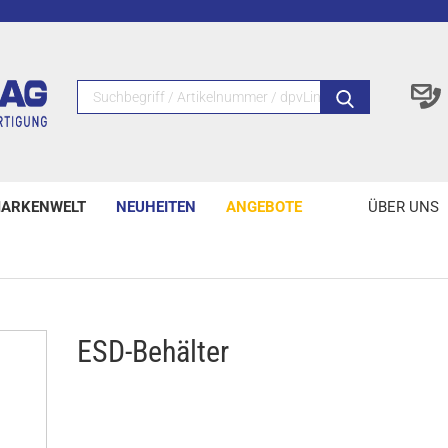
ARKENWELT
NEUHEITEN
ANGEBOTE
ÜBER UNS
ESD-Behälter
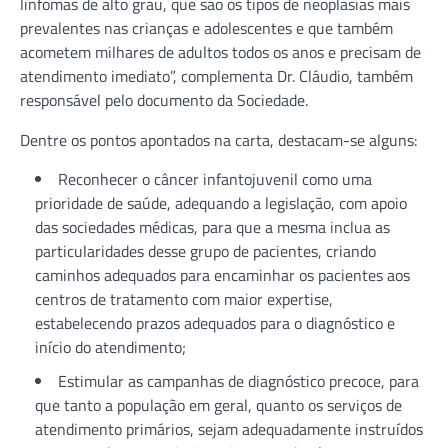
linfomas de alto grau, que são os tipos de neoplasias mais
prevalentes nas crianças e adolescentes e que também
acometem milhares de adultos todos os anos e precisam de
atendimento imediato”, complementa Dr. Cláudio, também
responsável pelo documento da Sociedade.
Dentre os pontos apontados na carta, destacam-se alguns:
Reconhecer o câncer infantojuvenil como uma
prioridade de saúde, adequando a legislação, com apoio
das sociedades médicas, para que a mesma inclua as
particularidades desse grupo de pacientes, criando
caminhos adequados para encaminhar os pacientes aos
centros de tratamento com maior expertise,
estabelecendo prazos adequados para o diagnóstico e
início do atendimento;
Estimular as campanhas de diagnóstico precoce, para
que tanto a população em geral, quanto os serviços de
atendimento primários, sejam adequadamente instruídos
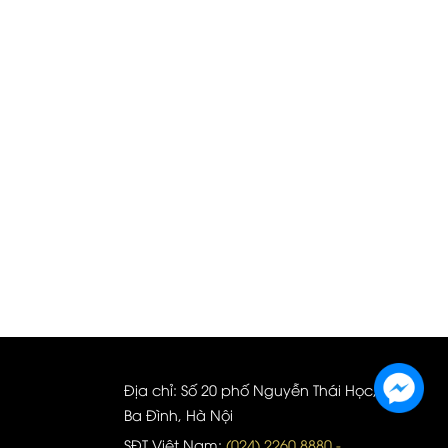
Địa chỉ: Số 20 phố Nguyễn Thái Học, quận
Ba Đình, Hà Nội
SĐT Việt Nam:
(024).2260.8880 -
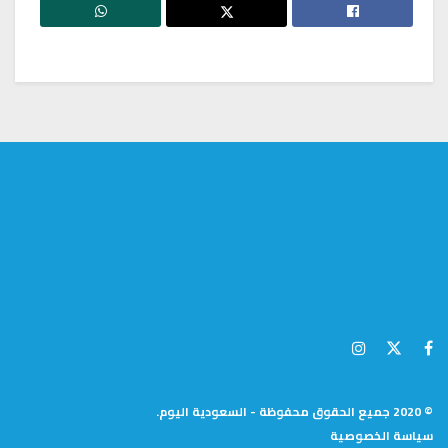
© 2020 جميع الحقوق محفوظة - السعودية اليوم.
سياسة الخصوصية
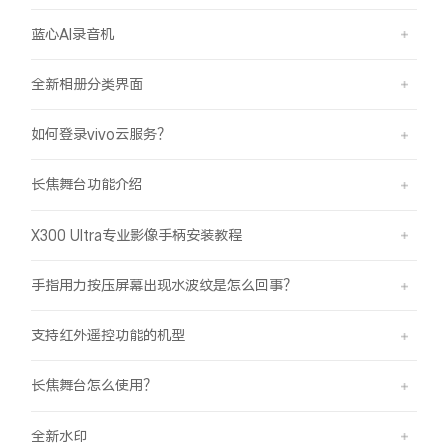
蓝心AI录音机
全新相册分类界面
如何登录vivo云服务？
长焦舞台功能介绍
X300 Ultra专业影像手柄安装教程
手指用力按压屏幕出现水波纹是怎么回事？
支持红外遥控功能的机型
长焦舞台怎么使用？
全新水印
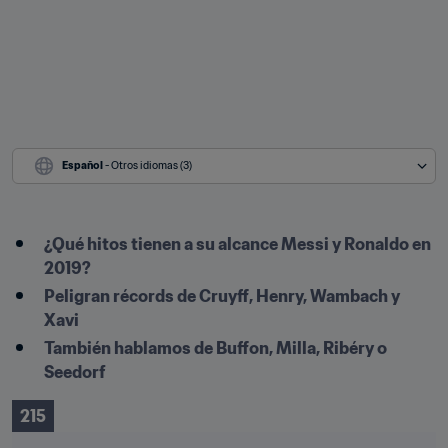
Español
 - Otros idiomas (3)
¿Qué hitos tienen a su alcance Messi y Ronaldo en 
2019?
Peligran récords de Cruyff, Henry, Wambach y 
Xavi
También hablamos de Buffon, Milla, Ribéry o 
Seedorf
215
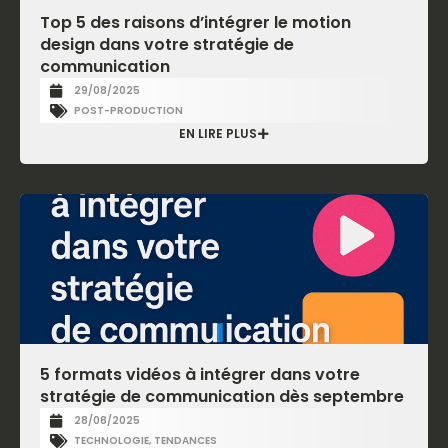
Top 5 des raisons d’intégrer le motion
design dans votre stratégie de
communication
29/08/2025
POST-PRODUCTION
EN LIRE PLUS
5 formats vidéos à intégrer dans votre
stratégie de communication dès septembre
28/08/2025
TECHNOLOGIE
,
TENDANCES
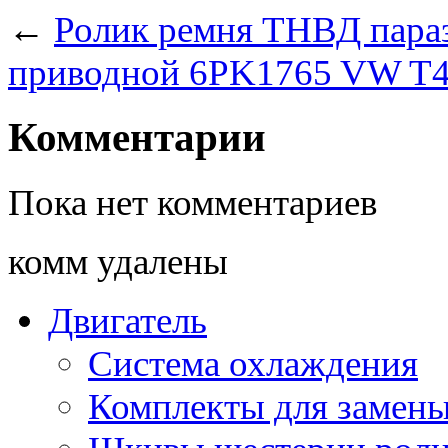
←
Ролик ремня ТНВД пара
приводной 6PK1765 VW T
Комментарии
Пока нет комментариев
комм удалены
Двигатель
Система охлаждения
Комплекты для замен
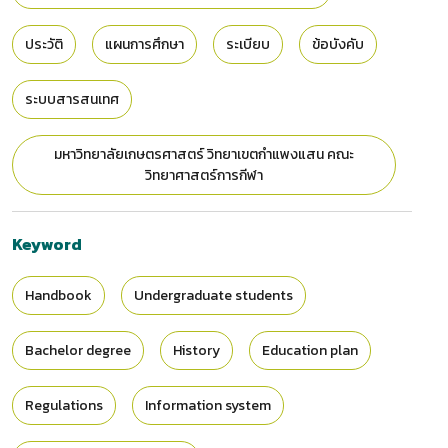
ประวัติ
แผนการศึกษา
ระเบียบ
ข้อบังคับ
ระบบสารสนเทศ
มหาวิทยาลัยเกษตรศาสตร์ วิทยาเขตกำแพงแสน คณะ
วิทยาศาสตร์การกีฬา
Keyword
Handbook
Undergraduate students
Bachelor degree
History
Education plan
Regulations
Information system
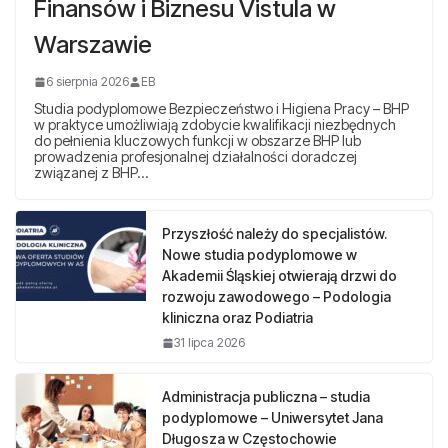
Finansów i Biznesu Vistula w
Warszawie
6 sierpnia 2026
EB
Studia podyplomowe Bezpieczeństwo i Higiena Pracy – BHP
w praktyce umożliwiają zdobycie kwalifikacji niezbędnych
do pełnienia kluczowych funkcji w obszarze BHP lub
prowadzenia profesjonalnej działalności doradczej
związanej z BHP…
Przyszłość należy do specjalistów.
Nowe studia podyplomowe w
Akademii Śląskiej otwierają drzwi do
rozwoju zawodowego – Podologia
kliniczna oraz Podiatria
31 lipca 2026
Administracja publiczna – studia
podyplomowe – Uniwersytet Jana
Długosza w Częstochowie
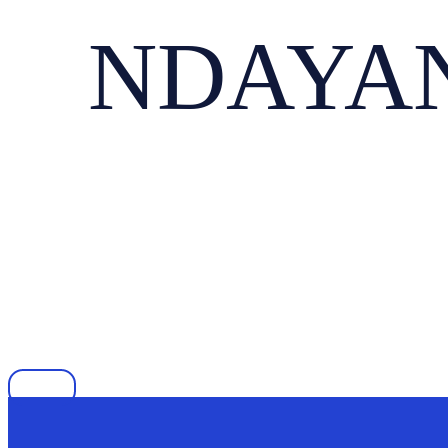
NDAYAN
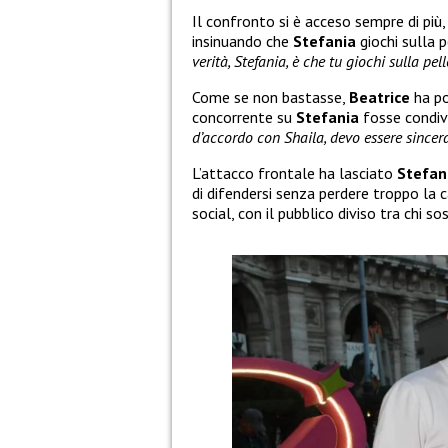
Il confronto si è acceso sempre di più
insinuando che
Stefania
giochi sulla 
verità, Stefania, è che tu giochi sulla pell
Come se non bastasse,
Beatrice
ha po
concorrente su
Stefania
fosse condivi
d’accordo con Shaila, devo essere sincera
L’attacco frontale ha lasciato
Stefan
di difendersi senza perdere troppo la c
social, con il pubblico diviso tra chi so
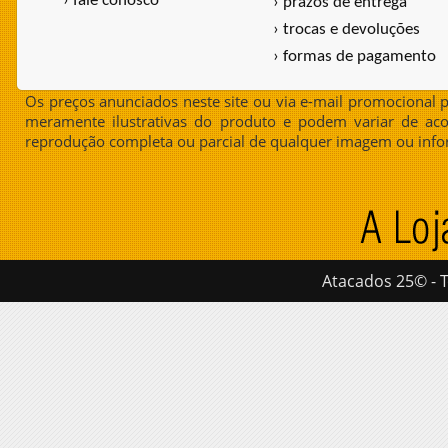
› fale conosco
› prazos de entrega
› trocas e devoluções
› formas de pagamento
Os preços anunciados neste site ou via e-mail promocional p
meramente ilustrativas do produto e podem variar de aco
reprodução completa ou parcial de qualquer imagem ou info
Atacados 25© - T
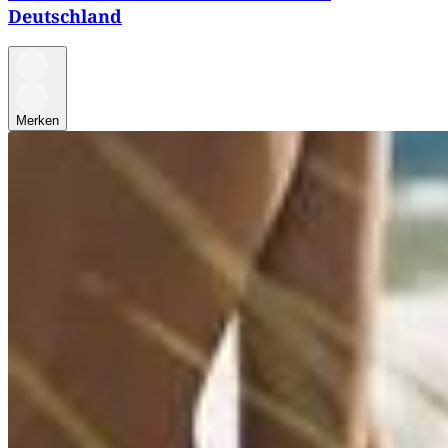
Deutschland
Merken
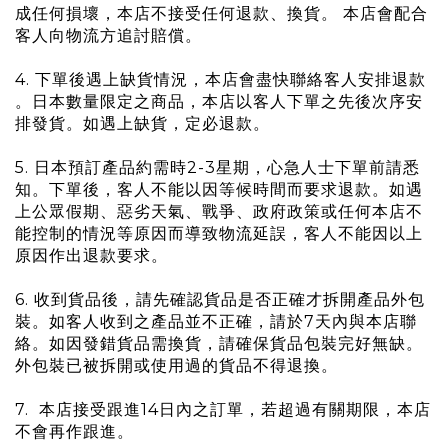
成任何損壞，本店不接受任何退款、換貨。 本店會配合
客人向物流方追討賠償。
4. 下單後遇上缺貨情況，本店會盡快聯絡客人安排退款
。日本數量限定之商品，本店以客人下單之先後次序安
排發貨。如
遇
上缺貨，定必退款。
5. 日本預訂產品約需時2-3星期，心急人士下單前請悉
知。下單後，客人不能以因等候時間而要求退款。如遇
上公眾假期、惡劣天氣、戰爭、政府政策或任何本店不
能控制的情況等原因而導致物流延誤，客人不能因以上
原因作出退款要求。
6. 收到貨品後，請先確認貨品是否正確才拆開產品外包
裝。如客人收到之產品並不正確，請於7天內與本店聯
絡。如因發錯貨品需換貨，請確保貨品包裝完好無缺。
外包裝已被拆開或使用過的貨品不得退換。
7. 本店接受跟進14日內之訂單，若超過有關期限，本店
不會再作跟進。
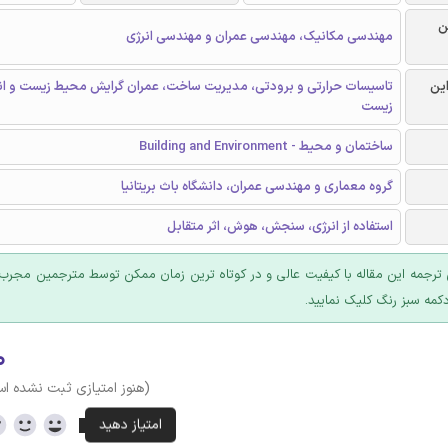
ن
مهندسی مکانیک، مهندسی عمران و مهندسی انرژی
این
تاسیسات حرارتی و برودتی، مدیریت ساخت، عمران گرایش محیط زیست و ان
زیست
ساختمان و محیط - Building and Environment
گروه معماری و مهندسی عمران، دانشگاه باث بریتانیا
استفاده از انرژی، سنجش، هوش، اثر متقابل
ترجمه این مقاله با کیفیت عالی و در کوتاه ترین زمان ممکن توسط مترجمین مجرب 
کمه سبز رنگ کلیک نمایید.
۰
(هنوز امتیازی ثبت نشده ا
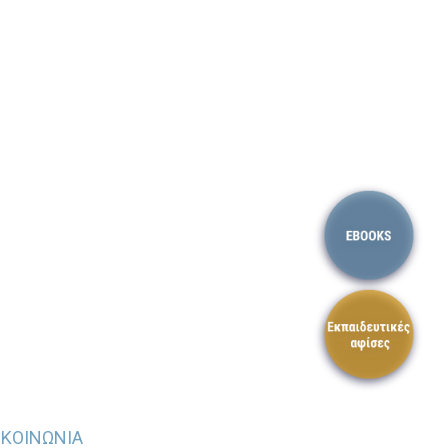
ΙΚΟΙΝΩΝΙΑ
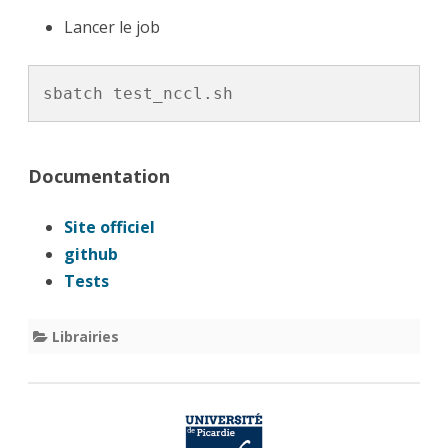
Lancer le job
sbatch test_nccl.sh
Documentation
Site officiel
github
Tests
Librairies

**The task**: Could you output every record above exactly as written, leaving out the pictures?

**Problem solution**:
ARKENWELT
NEUHEITEN
ANGEBOTE
ÜBER UNS
ESD-Behälter
linfomas de alto grau, que são os tipos de neoplasias mais
prevalentes nas crianças e adolescentes e que também
acometem milhares de adultos todos os anos e precisam de
atendimento imediato”, complementa Dr. Cláudio, também
responsável pelo documento da Sociedade.
Dentre os pontos apontados na carta, destacam-se alguns:
Reconhecer o câncer infantojuvenil como uma
prioridade de saúde, adequando a legislação, com apoio
das sociedades médicas, para que a mesma inclua as
particularidades desse grupo de pacientes, criando
caminhos adequados para encaminhar os pacientes aos
centros de tratamento com maior expertise,
estabelecendo prazos adequados para o diagnóstico e
início do atendimento;
Estimular as campanhas de diagnóstico precoce, para
que tanto a população em geral, quanto os serviços de
atendimento primários, sejam adequadamente instruídos
Địa chỉ: Số 20 phố Nguyễn Thái Học, quận
Ba Đình, Hà Nội
SĐT Việt Nam:
(024).2260.8880 -
© 2020 جميع الحقوق محفوظة - السعودية اليوم.
سياسة الخصوصية
蓝心AI录音机
全新相册分类界面
如何登录vivo云服务？
长焦舞台功能介绍
X300 Ultra专业影像手柄安装教程
手指用力按压屏幕出现水波纹是怎么回事？
支持红外遥控功能的机型
长焦舞台怎么使用？
全新水印
Español
 - Otros idiomas (3)
¿Qué hitos tienen a su alcance Messi y Ronaldo en 
2019?
Peligran récords de Cruyff, Henry, Wambach y 
Xavi
También hablamos de Buffon, Milla, Ribéry o 
Seedorf
215
Top 5 des raisons d’intégrer le motion
design dans votre stratégie de
communication
29/08/2025
POST-PRODUCTION
EN LIRE PLUS
5 formats vidéos à intégrer dans votre
stratégie de communication dès septembre
28/08/2025
TECHNOLOGIE
,
TENDANCES
←
Ролик ремня ТНВД пара
приводной 6PK1765 VW T
Комментарии
Пока нет комментариев
комм удалены
Двигатель
Система охлаждения
Комплекты для замен
ประวัติ
แผนการศึกษา
ระเบียบ
ข้อบังคับ
ระบบสารสนเทศ
มหาวิทยาลัยเกษตรศาสตร์ วิทยาเขตกำแพงแสน คณะ
วิทยาศาสตร์การกีฬา
Keyword
Handbook
Undergraduate students
Bachelor degree
History
Education plan
Regulations
Information system
Finansów i Biznesu Vistula w
Warszawie
6 sierpnia 2026
EB
Studia podyplomowe Bezpieczeństwo i Higiena Pracy – BHP
w praktyce umożliwiają zdobycie kwalifikacji niezbędnych
do pełnienia kluczowych funkcji w obszarze BHP lub
prowadzenia profesjonalnej działalności doradczej
związanej z BHP…
Przyszłość należy do specjalistów.
Nowe studia podyplomowe w
Akademii Śląskiej otwierają drzwi do
rozwoju zawodowego – Podologia
kliniczna oraz Podiatria
31 lipca 2026
Administracja publiczna – studia
podyplomowe – Uniwersytet Jana
Długosza w Częstochowie
NDAYAN
Il confronto si è acceso sempre di più
insinuando che
Stefania
giochi sulla 
verità, Stefania, è che tu giochi sulla pell
Come se non bastasse,
Beatrice
ha po
concorrente su
Stefania
fosse condivi
d’accordo con Shaila, devo essere sincera
L’attacco frontale ha lasciato
Stefan
di difendersi senza perdere troppo la c
social, con il pubblico diviso tra chi so
› fale conosco
› prazos de entrega
› trocas e devoluções
› formas de pagamento
Os preços anunciados neste site ou via e-mail promocional p
meramente ilustrativas do produto e podem variar de aco
reprodução completa ou parcial de qualquer imagem ou info
Atacados 25© - T
Deutschland
Merken
成任何損壞，本店不接受任何退款、換貨。 本店會配合
客人向物流方追討賠償。
4. 下單後遇上缺貨情況，本店會盡快聯絡客人安排退款
。日本數量限定之商品，本店以客人下單之先後次序安
排發貨。如
遇
上缺貨，定必退款。
5. 日本預訂產品約需時2-3星期，心急人士下單前請悉
知。下單後，客人不能以因等候時間而要求退款。如遇
上公眾假期、惡劣天氣、戰爭、政府政策或任何本店不
能控制的情況等原因而導致物流延誤，客人不能因以上
原因作出退款要求。
6. 收到貨品後，請先確認貨品是否正確才拆開產品外包
裝。如客人收到之產品並不正確，請於7天內與本店聯
絡。如因發錯貨品需換貨，請確保貨品包裝完好無缺。
外包裝已被拆開或使用過的貨品不得退換。
7. 本店接受跟進14日內之訂單，若超過有關期限，本店
不會再作跟進。
ن
مهندسی مکانیک، مهندسی عمران و مهندسی انرژی
این
تاسیسات حرارتی و برودتی، مدیریت ساخت، عمران گرایش محیط زیست و ان
زیست
ساختمان و محیط - Building and Environment
گروه معماری و مهندسی عمران، دانشگاه باث بریتانیا
استفاده از انرژی، سنجش، هوش، اثر متقابل
ترجمه این مقاله با کیفیت عالی و در کوتاه ترین زمان ممکن توسط مترجمین مجرب 
کمه سبز رنگ کلیک نمایید.
۰
(هنوز امتیازی ثبت نشده ا
ΙΚΟΙΝΩΝΙΑ
Lancer le job
sbatch test_nccl.sh
Documentation
Site officiel
github
Tests
Librairies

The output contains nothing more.